Ensuring the reliability of your DynamoDB Streams triggers is a critical aspect of development. You can adopt a two-tiered testing approach encompassing both unit tests and functional tests.

Unit Tests

For unit testing, create tests within the integrates/infra/src/streams_lambda/test directory. In these tests, call the handler functions directly, simulating DynamoDB Stream events and verifying the state before and after trigger execution. These unit tests enable you to validate the behavior of your handler functions in isolation, ensuring they correctly process DynamoDB Stream events.

Functional Tests

Functional tests, located in integrates/back/test/functional, provide a higher-level validation of your DynamoDB Streams triggers. In these tests, rely on the local consumer to invoke your triggers whenever relevant changes occur in the database. Functional tests provide end-to-end validation of your trigger, ensuring that changes have the expected behavior.

Important Considerations

When creating a trigger,it's crucial to address key considerations for a robust and reliable implementation.

Ensure Idempotency

Idempotency is paramount when designing functions triggered by DynamoDB Streams. This ensures that even if an event triggers the function multiple times, the outcome remains consistent. To achieve idempotency, developers should carefully design their functions, accounting for potential retries and preventing unintended side effects.

Avoid Infinite Loops

Preventing infinite loops is crucial when dealing with Lambda functions triggered by a DynamoDB Streams. This loops can occur when a function inadvertently modifies data in the same database table, triggering additional events and leading to endless execution cycles. To mitigate this risk, developers should carefully structure their code to avoid unintentional self-triggering and implement safeguards to break potential loops.

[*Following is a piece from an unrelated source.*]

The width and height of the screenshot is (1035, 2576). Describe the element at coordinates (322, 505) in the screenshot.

Keep a Short Execution Time

Lambda functions triggered by DynamoDB Streams operate within a time-constrained environment, with a maximum execution timeout of 15 minutes. Designing functions to complete their tasks within this timeframe is essential to prevent premature termination.

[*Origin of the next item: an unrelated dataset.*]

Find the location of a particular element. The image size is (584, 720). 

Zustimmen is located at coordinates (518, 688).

For use cases requiring extended processing times that exceeds Lambda's execution limit, consider alternative approaches such us initiating jobs in AWS Batch, which supports longer execution durations.

Retry Mechanism

In the event of a failure during the invocation of Lambda functions triggered by DynamoDB Streams, AWS Lambda automatically retries invoking the function until the associated record expires in the stream, typically after 24 hours. If the issue persists beyond this timeframe, the event is considered unrecoverable and it is sent to a dead-letter queue (DLQ) named "integrates_streams_dlq" in AWS Simple Queue Service (SQS). This DLQ serves as a repository for events requiring manual review due to persistent failures.

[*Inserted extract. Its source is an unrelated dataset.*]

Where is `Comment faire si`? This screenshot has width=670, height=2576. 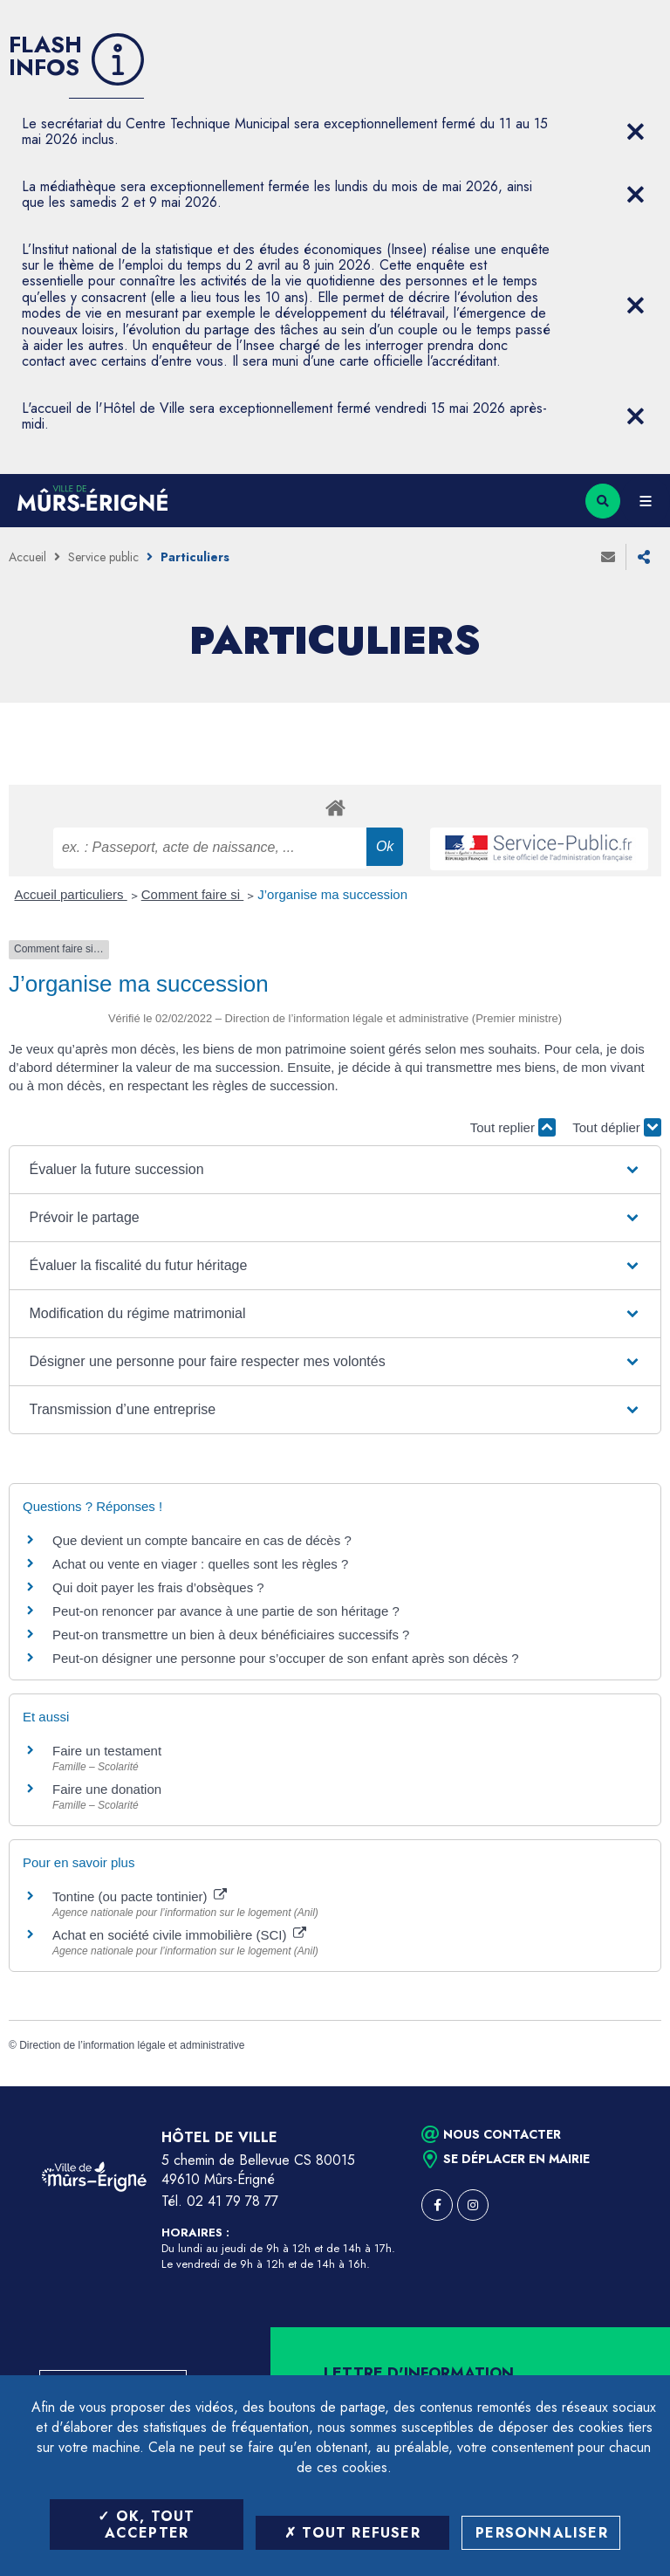
Comment faire si is located at coordinates (192, 894).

Monitoring and Troubleshooting

Ensuring the health and performance of DynamoDB Streams triggers is essential for maintaining a responsive and reliable system. Here's how you can effectively monitor and troubleshoot your triggers:

Bugsnag and Coralogix

In the event of unhandled errors, your trigger will report them through Bugsnag and/or Coralogix under the integrates-streams project. This setup enables centralized error tracking, enabling prompt identification and resolution of issues. You can view traces and other performance-related insights in Coralogix.

CloudWatch Dashboard

Utilize the CloudWatch dashboard to monitor key metrics related to your Lambda functions triggered by DynamoDB Streams. Monitor metrics such as concurrent executions, indicating the number of functions running simultaneously. Additionally, track processing delay metrics to gain insights into the time elapsed since the change ocurred in the database until it was processed by a trigger. These metrics can help fine-tune the batch_size parameter of the trigger. View dashboard (internal link)

CloudWatch Logs

For detailed insight into trigger execution, review CloudWatch logs located under the log groups with the prefix "/aws/lambda/integratesstreams". These logs capture execution details, including any custom logging statements incorporated into your code. Analyzing these logs is crucial for diagnosing specific issues and understanding the flow of DynamoDB Streams integration.